- _WHAT THE EXERCISE ASKS_
Give again, character for character, the lines that lie between the first line of the material and the line with "utolsó látogatásom óta feladva", inclusive. Omit pictures.
>>>>>
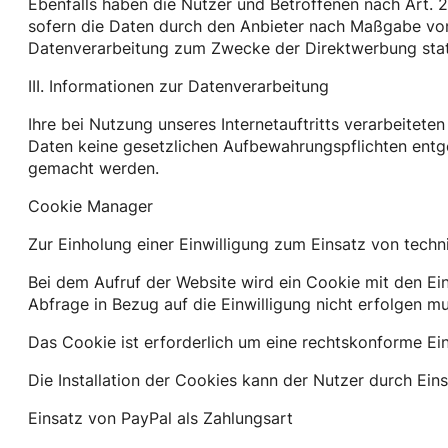
Ebenfalls haben die Nutzer und Betroffenen nach Art. 
sofern die Daten durch den Anbieter nach Maßgabe von 
Datenverarbeitung zum Zwecke der Direktwerbung stat
III. Informationen zur Datenverarbeitung
Ihre bei Nutzung unseres Internetauftritts verarbeitet
Daten keine gesetzlichen Aufbewahrungspflichten ent
gemacht werden.
Cookie Manager
Zur Einholung einer Einwilligung zum Einsatz von tech
Bei dem Aufruf der Website wird ein Cookie mit den Ei
Abfrage in Bezug auf die Einwilligung nicht erfolgen mu
Das Cookie ist erforderlich um eine rechtskonforme Ein
Die Installation der Cookies kann der Nutzer durch Ein
Einsatz von PayPal als Zahlungsart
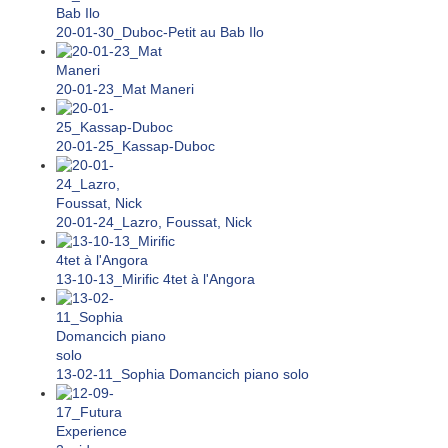
20-01-30_Duboc-Petit au Bab Ilo
20-01-23_Mat Maneri
20-01-25_Kassap-Duboc
20-01-24_Lazro, Foussat, Nick
13-10-13_Mirific 4tet à l'Angora
13-02-11_Sophia Domancich piano solo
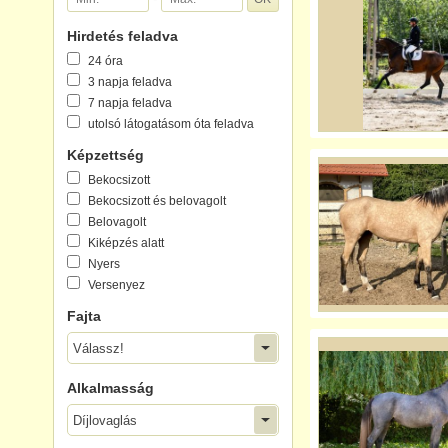
Hirdetés feladva
24 óra
3 napja feladva
7 napja feladva
utolsó látogatásom óta feladva
Képzettség
Bekocsizott
Bekocsizott és belovagolt
Belovagolt
Kiképzés alatt
Nyers
Versenyez
Fajta
Válassz!
Alkalmasság
Díjlovaglás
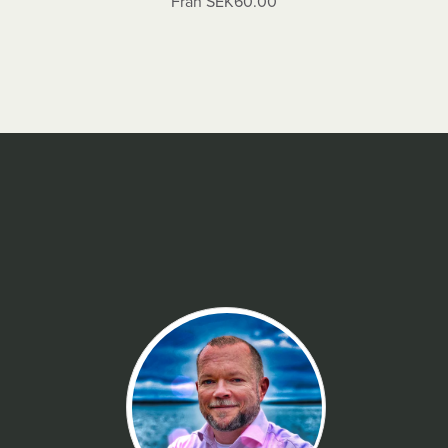
Från SEK60.00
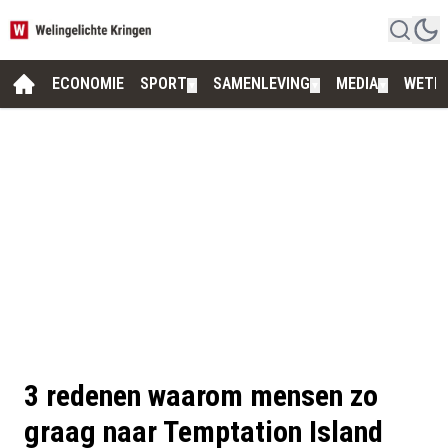
ECONOMIE
SPORT
SAMENLEVING
MEDIA
WETE
▼
▼
▼
3 redenen waarom mensen zo
graag naar Temptation Island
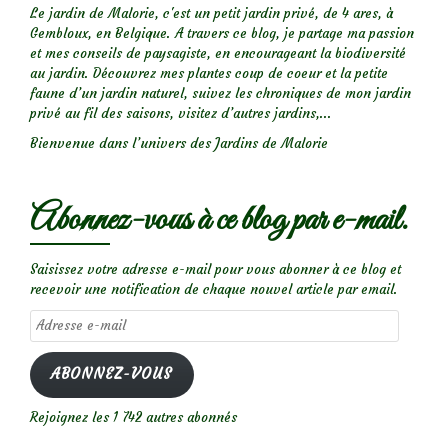
Le jardin de Malorie, c'est un petit jardin privé, de 4 ares, à
Gembloux, en Belgique. A travers ce blog, je partage ma passion
et mes conseils de paysagiste, en encourageant la biodiversité
au jardin. Découvrez mes plantes coup de coeur et la petite
faune d’un jardin naturel, suivez les chroniques de mon jardin
privé au fil des saisons, visitez d’autres jardins,...
Bienvenue dans l’univers des Jardins de Malorie
Abonnez-vous à ce blog par e-mail.
Saisissez votre adresse e-mail pour vous abonner à ce blog et
recevoir une notification de chaque nouvel article par email.
Adresse
e-
mail
ABONNEZ-VOUS
Rejoignez les 1 742 autres abonnés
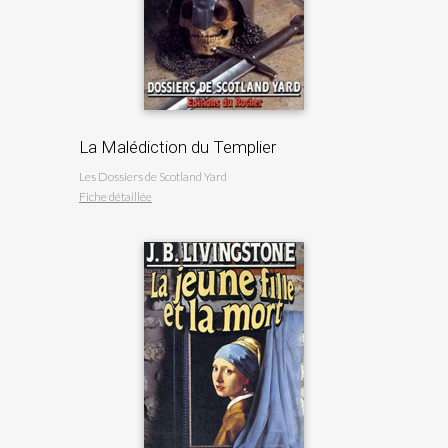
La Malédiction du Templier
Les Dossiers de Scotland Yard
Fiche détaillée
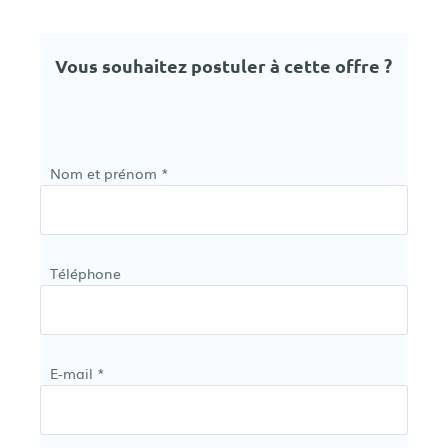
Vous souhaitez postuler à cette offre ?
Nom et prénom *
Téléphone
E-mail *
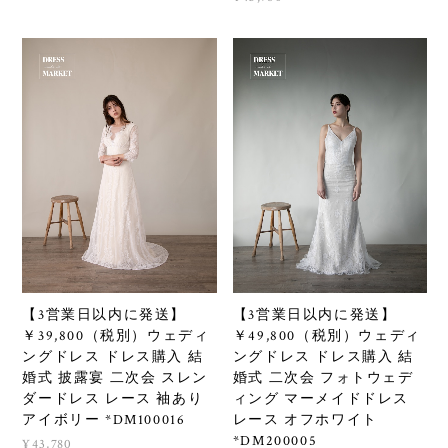
【3営業日以内に発送】
【3営業日以内に発送】
￥39,800（税別）ウェディ
￥49,800（税別）ウェディ
ングドレス ドレス購入 結
ングドレス ドレス購入 結
婚式 披露宴 二次会 スレン
婚式 二次会 フォトウェデ
ダードレス レース 袖あり
ィング マーメイドドレス
アイボリー *DM100016
レース オフホワイト
*DM200005
¥43,780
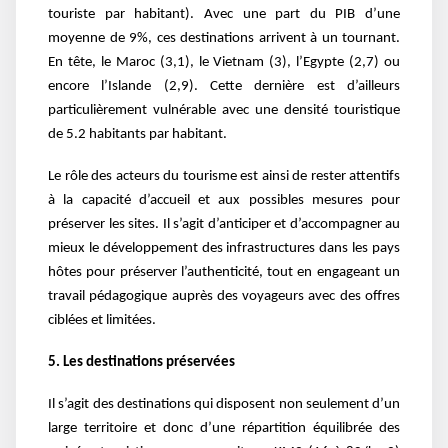
touriste par habitant). Avec une part du PIB d’une
moyenne de 9%, ces destinations arrivent à un tournant.
En tête, le Maroc (3,1), le Vietnam (3), l’Egypte (2,7) ou
encore l’Islande (2,9). Cette dernière est d’ailleurs
particulièrement vulnérable avec une densité touristique
de 5.2 habitants par habitant.
Le rôle des acteurs du tourisme est ainsi de rester attentifs
à la capacité d’accueil et aux possibles mesures pour
préserver les sites. Il s’agit d’anticiper et d’accompagner au
mieux le développement des infrastructures dans les pays
hôtes pour préserver l’authenticité, tout en engageant un
travail pédagogique auprès des voyageurs avec des offres
ciblées et limitées.
5. Les destinations préservées
Il s’agit des destinations qui disposent non seulement d’un
large territoire et donc d’une répartition équilibrée des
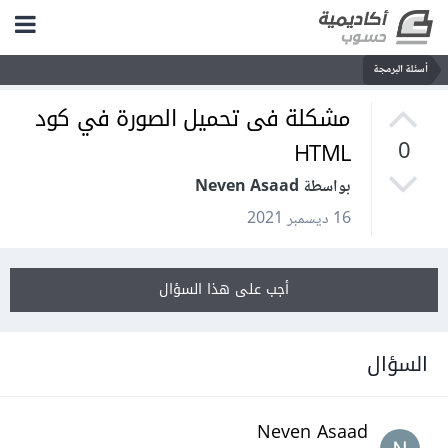
أسئلة البرمجة
مشكلة فى تحميل الصورة في كود
HTML
0
بواسطة Neven Asaad
16 ديسمبر 2021
أجب على هذا السؤال
السؤال
Neven Asaad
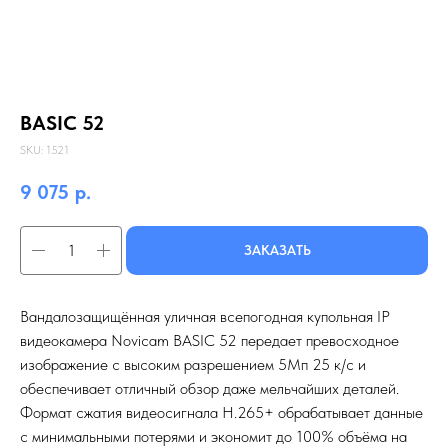
BASIC 52
SKU:
1521
9 075
р.
ЗАКАЗАТЬ
Вандалозащищённая уличная всепогодная купольная IP
видеокамера Novicam BASIC 52 передает превосходное
изображение с высоким разрешением 5Мп 25 к/с и
обеспечивает отличный обзор даже мельчайших деталей.
Формат сжатия видеосигнала H.265+ обрабатывает данные
с минимальными потерями и экономит до 100% объёма на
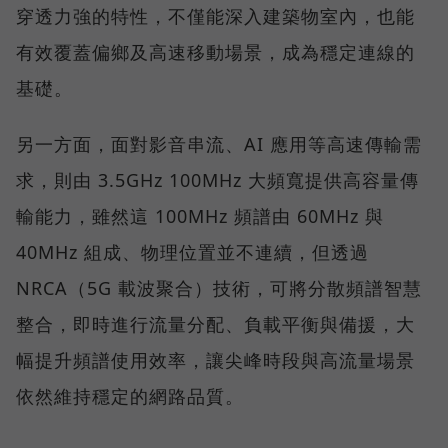
穿透力強的特性，不僅能深入建築物室內，也能
有效覆蓋偏鄉及高速移動場景，成為穩定連線的
基礎。
另一方面，面對影音串流、AI 應用等高速傳輸需
求，則由 3.5GHz 100MHz 大頻寬提供高容量傳
輸能力，雖然這 100MHz 頻譜由 60MHz 與
40MHz 組成、物理位置並不連續，但透過
NRCA（5G 載波聚合）技術，可將分散頻譜智慧
整合，即時進行流量分配、負載平衡與備援，大
幅提升頻譜使用效率，讓尖峰時段與高流量場景
依然維持穩定的網路品質。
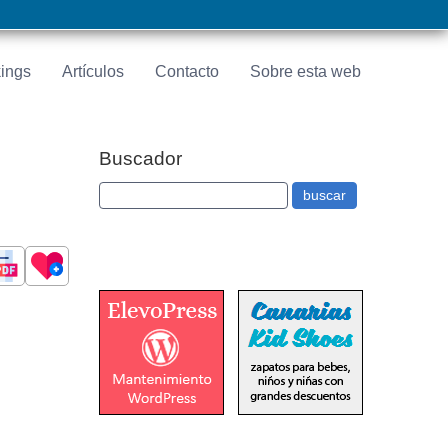
ings
Artículos
Contacto
Sobre esta web
Buscador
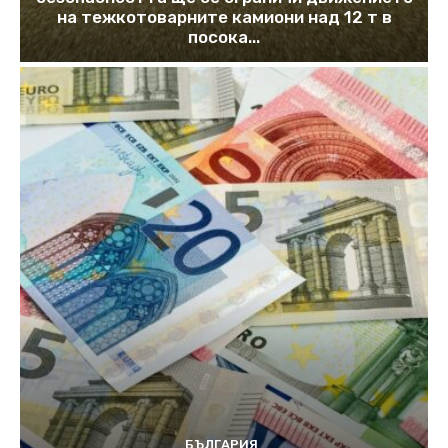
на тежкотоварните камиони над 12 т в
посока...
БЪЛГАРИЯ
<<<<<
- _RESULT BELOW_
Ebenfalls haben die Nutzer und Betroffenen nach Art. 
sofern die Daten durch den Anbieter nach Maßgabe von 
Datenverarbeitung zum Zwecke der Direktwerbung stat
III. Informationen zur Datenverarbeitung
Ihre bei Nutzung unseres Internetauftritts verarbeitet
Daten keine gesetzlichen Aufbewahrungspflichten ent
gemacht werden.
Cookie Manager
Zur Einholung einer Einwilligung zum Einsatz von tech
Bei dem Aufruf der Website wird ein Cookie mit den Ei
Abfrage in Bezug auf die Einwilligung nicht erfolgen mu
Das Cookie ist erforderlich um eine rechtskonforme Ein
Die Installation der Cookies kann der Nutzer durch Ein
Einsatz von PayPal als Zahlungsart
20-01-30_Duboc-Petit au Bab Ilo
20-01-23_Mat Maneri
20-01-25_Kassap-Duboc
20-01-24_Lazro, Foussat, Nick
13-10-13_Mirific 4tet à l'Angora
13-02-11_Sophia Domancich piano solo
Hirdetés feladva
24 óra
3 napja feladva
7 napja feladva
utolsó látogatásom óta feladva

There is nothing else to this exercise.